PrivateSeries
PrivateSeries
The PrivateSeries API is based on pandas.Series, but in this case, all the methods are differentially private. PrivateSeries is available as part of op_pandas library in Antigranular.
Constructor
The PrivateSeries constructor is as follows:
class op_pandas.PrivateSeries(series = None, metadata = None, categorical_metadata = None)
The PrivateSeries parameters are described below:
series: pandas.SeriesA Pandas Series, with data consisting of only strings, integers, floats, and booleans.
metadata: Tuple(float,float)Metadata containing the bounds of the given Series. The metadata should be in the following form: (bound_low, bound_hi).
If the Series contains string data, the metadata should not be provided.
categorical_metadata: ListMetadata containing information about the categorical data of the given Series. The categorical_metadata should be a list containing all the categories in the Series. The data types for all the elements in the list must be the same.
The code blocks below present two distinct examples of PrivateSeries:
Series : [10, 20, 30, 40, 10, 42, 54]
metadata : (0, 60)
categorical_metadata : None
Series : ["a", "b", "a", "b", "a", "a"]
metadata : None
categorical_metadata: ["a", "b"]
General Functions
PrivateSeries provides several internal functions you can use when working with series. The PrivateSeries general functions include:
categorical_metadata
categorical_metadata
This method returns the categorical_metadata of the PrivateSeries
PrivateSeries.categorical_metadata -> List
copy
copy
The copy() method returns a copy of the PrivateSeries.

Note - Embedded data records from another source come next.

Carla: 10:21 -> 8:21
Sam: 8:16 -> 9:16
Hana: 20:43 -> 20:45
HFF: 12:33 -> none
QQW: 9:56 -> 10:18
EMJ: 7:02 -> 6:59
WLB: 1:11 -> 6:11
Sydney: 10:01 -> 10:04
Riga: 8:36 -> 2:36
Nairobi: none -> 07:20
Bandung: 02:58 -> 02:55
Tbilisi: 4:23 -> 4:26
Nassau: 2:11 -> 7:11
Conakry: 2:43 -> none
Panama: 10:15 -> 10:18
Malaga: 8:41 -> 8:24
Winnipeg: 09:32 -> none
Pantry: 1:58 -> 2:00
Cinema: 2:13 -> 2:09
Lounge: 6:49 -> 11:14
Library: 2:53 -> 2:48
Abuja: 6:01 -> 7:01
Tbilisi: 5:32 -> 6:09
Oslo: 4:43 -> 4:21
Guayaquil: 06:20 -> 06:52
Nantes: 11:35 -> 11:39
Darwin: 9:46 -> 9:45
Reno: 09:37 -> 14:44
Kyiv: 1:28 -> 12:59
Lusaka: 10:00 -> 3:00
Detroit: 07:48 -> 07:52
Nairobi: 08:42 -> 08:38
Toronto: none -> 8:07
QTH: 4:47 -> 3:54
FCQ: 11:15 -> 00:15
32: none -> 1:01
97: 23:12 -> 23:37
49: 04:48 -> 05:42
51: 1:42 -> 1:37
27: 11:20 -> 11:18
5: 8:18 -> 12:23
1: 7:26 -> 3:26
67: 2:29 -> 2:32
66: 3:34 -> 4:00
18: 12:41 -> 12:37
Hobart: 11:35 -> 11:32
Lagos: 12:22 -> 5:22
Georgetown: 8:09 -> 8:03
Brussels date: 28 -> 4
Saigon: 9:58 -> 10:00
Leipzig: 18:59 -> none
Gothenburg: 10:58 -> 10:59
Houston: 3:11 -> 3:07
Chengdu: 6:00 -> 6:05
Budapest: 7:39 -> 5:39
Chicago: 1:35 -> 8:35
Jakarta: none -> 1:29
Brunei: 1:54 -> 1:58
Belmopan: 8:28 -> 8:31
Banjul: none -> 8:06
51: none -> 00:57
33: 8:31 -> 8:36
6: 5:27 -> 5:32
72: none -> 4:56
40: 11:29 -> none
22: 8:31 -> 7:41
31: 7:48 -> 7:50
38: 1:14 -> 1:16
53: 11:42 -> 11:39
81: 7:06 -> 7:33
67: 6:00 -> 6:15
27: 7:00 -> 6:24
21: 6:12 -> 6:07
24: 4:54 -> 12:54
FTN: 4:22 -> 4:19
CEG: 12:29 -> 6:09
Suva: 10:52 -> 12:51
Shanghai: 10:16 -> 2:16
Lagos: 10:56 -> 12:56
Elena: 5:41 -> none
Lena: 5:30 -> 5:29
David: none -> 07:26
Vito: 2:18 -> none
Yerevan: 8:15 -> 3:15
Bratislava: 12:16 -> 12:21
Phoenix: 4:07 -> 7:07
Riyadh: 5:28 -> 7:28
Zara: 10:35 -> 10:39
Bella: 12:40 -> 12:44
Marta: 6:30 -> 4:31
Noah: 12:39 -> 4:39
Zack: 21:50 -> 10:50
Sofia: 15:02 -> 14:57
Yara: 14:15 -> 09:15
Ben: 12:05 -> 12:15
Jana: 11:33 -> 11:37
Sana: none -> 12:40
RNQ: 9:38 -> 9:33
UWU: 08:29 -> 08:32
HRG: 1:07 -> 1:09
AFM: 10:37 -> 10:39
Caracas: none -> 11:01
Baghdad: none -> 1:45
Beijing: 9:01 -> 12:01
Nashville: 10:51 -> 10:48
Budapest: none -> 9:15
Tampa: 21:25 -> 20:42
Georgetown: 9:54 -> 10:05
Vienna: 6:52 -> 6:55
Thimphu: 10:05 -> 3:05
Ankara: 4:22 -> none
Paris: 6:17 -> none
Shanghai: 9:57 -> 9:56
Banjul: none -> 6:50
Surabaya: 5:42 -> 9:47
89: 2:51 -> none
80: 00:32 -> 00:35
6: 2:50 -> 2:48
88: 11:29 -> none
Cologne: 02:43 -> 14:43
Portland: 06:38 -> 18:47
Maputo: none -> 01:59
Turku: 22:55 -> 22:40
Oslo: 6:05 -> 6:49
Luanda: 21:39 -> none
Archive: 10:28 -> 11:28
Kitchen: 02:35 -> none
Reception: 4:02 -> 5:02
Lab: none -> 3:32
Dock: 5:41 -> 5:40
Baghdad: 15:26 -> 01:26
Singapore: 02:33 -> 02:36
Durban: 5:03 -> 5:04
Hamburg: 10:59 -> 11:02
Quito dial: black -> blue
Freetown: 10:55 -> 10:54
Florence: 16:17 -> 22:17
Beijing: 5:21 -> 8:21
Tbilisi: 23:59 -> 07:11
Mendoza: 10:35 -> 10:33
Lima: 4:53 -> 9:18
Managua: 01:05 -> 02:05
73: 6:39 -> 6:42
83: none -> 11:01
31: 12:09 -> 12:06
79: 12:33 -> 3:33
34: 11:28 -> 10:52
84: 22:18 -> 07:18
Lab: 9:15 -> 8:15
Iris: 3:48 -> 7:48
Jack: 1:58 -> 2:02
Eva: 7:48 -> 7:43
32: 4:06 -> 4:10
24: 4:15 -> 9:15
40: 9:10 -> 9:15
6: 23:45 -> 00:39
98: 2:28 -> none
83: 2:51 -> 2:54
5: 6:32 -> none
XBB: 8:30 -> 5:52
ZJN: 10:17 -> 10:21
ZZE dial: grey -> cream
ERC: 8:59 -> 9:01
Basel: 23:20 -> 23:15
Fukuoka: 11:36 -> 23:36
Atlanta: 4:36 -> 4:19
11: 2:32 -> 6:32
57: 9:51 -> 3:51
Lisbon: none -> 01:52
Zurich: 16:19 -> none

PrivateSeries.copy() -> PrivateSeries
describe
describe
The describe() method returns a statistical description of the data in the DataFrame.
PrivateSeries.describe(eps, percentiles = None, include = None, exclude = None)
The available parameters of describe() are the following:
eps: floatThe epsilon provided to the differentially private calculation. The eps value must be >=0.
percentiles: list-like of numbers, optionalThe percentiles to include in the output. All should fall between 0 and 1. The default is [.25, .5, .75], which returns the 25th, 50th, and 75th percentiles.
include: ‘all’, list-like of dtypes or None (default), optionalThis option is ignored for Series.
exclude: list-like of dtypes or None (default), optionalA blocked list of data types to omit from the result. The available options are as follows:
- A list-like of dtypes : Excludes the provided data types from the result.
- To exclude numeric types submit
numpy.number. - To exclude object columns submit the data type
numpy.object. - Strings can also be used in the style of
select_dtypes(e.g.df.describe(exclude=['O'])). - To exclude pandas’ categorical columns, use
category.
- To exclude numeric types submit
- None (default): The result will exclude nothing.
dropna
dropna
The dropna() method missing values within a PrivateSeries..
PrivateSeries.dropna(axis=0)
The available parameters of dropna() are the following:
axis: boolean {index (0), columns (1)}, default = 0Not applied in Series.
dtypes
dtypes
The dtypes property returns the data type information of the PrivateSeries.
PrivateSeries.dtypes
isnull
isnull
The isnull() method detects missing values for an array-like object.
PrivateSeries.isnull() -> PrivateSeries:
isna
isna
The isna() method detects missing values for an array-like object.
PrivateSeries.isna() -> PrivateSeries:
isin
isin
The isin() checks if each element in the DataFrame is contained in values.
PrivateSeries.isin(values):
The available parameters of isin() are the following:
values: PrivateDataFrameThe PrivateDataFrame against which each element in the Series is checked for containment.
make_categorical
make_categorical
This method makes the series categorical.
PrivateSeries.make_categorical(categories, inplace=False):
The available parameters of make_categorical() are the following:
categories: ListThe categories to be used in the categorical metadata.
inplace: bool, default = FalseIf True, the operation will modify the data in place.
make_series_non_categorical
make_series_non_categorical
This method makes the series noncategorical.
PrivateSeries.make_series_non_categorical(output_bounds: tuple = None, eps: float = 0.0)
The available parameters of make_series_non_categorical() are the following:
output_bounds: tupleWhen a series contains numerical values but is categorical, this parameter provides output bounds for it. In cases where output bounds for a numerical series aren’t provided, epsilon will be spent to estimate the bounds.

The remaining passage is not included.